To be fair, I did make it clear to that editor that if she couldn’t publish the book within a year, I’d do it myself (I’ve self-published 19 other books for young readers, and three have made the Bank Street “Best Children’s Books of the Year” list). I do wonder, however, whom that editor envisions when referencing “my readers.”
Last month I talked to students at Harvard who read AWAM in their American Studies class, and the following week I had an equally rigorous discussion with book club members at a homeless shelter in Manhattan. When that editor says “success” what she really means is sales, of course, though she forgot to mention that AWAM was never reviewed by any of the major outlets. My next novel with Amazon, Ship of Souls, did get reviewed by Booklist, who named it a Top Ten Sci-Fi/Fantasy Title for Youth in 2012. Did it successfully reach “my readers?” I suppose that depends on how you define “success.” I’ve found that when I dare to step outside the traditional publishing world, I find other “outsiders” who understand that publishing isn’t just about profit—it’s about power. I know how Black youth feel when they finally find a book in which they are the hero and they wield the magic that saves the day. Connecting “my readers” with my books can be a challenge, but self-publishing for me is an act of resistance in an ongoing battle to change the (mis)representation of Black youth.
The Door at the Crossroads begins where AWAM ends: Genna returns to 21st-century Brooklyn, leaving Judah alone in the midst of the riots rocking New York.
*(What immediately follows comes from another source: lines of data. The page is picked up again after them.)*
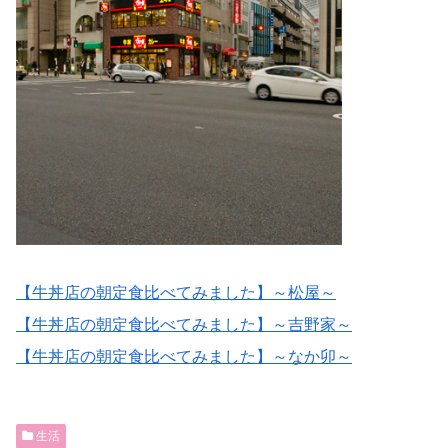
【牛丼店の朝定食比べてみました】～松屋～
【牛丼店の朝定食比べてみました】～吉野家～
【牛丼店の朝定食比べてみました】～なか卯～
生活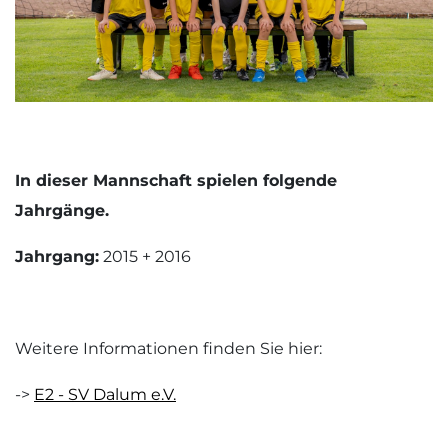
In dieser Mannschaft spielen folgende
Jahrgänge.
Jahrgang:
2015 + 2016
Weitere Informationen finden Sie hier:
->
E2 - SV Dalum e.V.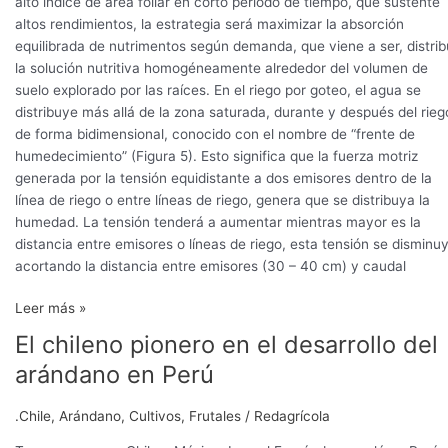
alto índice de área foliar en corto periodo de tiempo, que sustente
altos rendimientos, la estrategia será maximizar la absorción
equilibrada de nutrimentos según demanda, que viene a ser, distrib
la solución nutritiva homogéneamente alrededor del volumen de
suelo explorado por las raíces. En el riego por goteo, el agua se
distribuye más allá de la zona saturada, durante y después del rieg
de forma bidimensional, conocido con el nombre de “frente de
humedecimiento” (Figura 5). Esto significa que la fuerza motriz
generada por la tensión equidistante a dos emisores dentro de la
línea de riego o entre líneas de riego, genera que se distribuya la
humedad. La tensión tenderá a aumentar mientras mayor es la
distancia entre emisores o líneas de riego, esta tensión se disminu
acortando la distancia entre emisores (30 – 40 cm) y caudal
Leer más »
El chileno pionero en el desarrollo del
El
chileno
arándano en Perú
pionero
en
.Chile
,
Arándano
,
Cultivos
,
Frutales
/
Redagrícola
el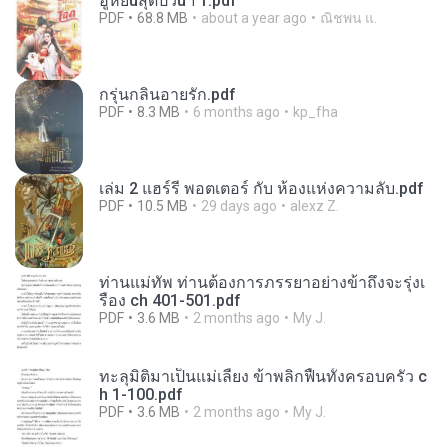
ฮูหยิuสุดป่วuฯ 1.pdf
PDF
68.8 MB
about a year ago
ณิชพน แ.
กรุ่นกลิ่นอายรัก.pdf
PDF
8.3 MB
6 months ago
kp_fha
เล่ม 2 แฮร์รี่ พอตเตอร์ กับ ห้องแห่งความลับ.pdf
PDF
10.5 MB
29 days ago
alexz Z.
ท่านแม่ทัพ ท่านต้องการภรรยาอย่างข้าถึงจะรุ่งเ
รือง ch 401-501.pdf
PDF
3.6 MB
2 months ago
My J.
ทะลุมิติมาเป็นแม่เลี้ยง ข้าพลิกฟื้นทั้งครอบครัว c
h 1-100.pdf
PDF
3.6 MB
2 months ago
My J.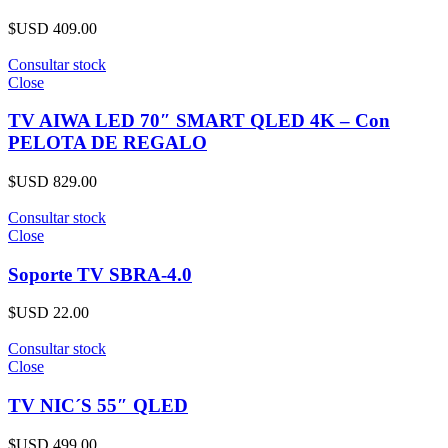
$USD
409.00
Consultar stock
Close
TV AIWA LED 70″ SMART QLED 4K – Con
PELOTA DE REGALO
$USD
829.00
Consultar stock
Close
Soporte TV SBRA-4.0
$USD
22.00
Consultar stock
Close
TV NIC´S 55″ QLED
$USD
499.00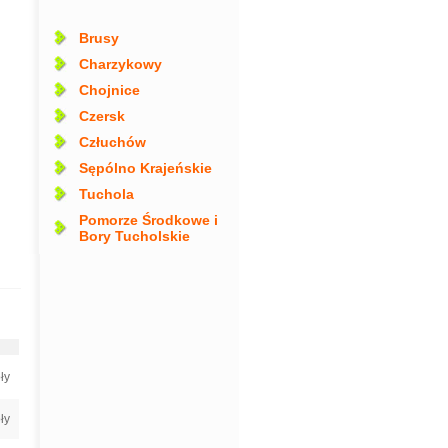
Brusy
Charzykowy
Chojnice
Czersk
Człuchów
Sępólno Krajeńskie
Tuchola
Pomorze Środkowe i
Bory Tucholskie
ły
ły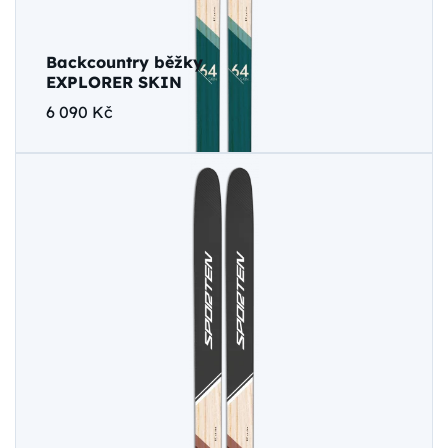
Backcountry běžky
EXPLORER SKIN
6 090 Kč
Unable to explain Genna’s disappearance, Judah moves to Weeksville where he finds a temporary home. But over time Judah starts to wonder if he’s really meant to build a future with Genna. How can he be sure she will return? After sharing the tale of his escape from slavery, Judah is offered the chance to tour on the abolitionist lecture circuit and he decides to leave Weeksville.
When Genna returns to Brooklyn on September 10, 2001, she is first faced with the relative emptiness of her home: her older brother, Rico, is still incarcerated and awaiting trial for dealing drugs, and her older sister Toshi is now pregnant and living in a nearby building with her boyfriend Troy. Though Genna is overjoyed to see her mother and baby brother again, their happy reunion is short-lived: less than a day after Genna’s return, the Twin Towers collapse and the US eventually launches the “war on terror.” Determined to fulfill the mandate of sankofa (“return to your source”), Genna enlists the aid of Judah’s best friend Peter. Late one night they visit the last standing houses of historic Weeksville—this time not to make a wish, but to issue a command that will open the portal between past and present. Genna’s second arrival in Weeksville is even more unexpected and complicated than before; Judah has become someone she no longer recognizes, and once again Genna must decide in which world her future lies.
When you take twelve years to write a novel, it doesn’t resemble the story you set out to tell at the beginning. I know The Door at the Crossroads will disappoint some readers who have waited a long time to discover what happened to Genna and Judah. The delay was caused by circumstances beyond my control: my father’s cancer, my many other book projects, my belief that eventually the doors of the publishing industry would open to a Black feminist writer like me. The release of Crossroads came with other challenges, but I’m happy with the defiant young Black woman who now graces my book’s cover. She looks like she learned long before I did that it’s okay—and even necessary sometimes—to be angry, and unmanageable, and uppity.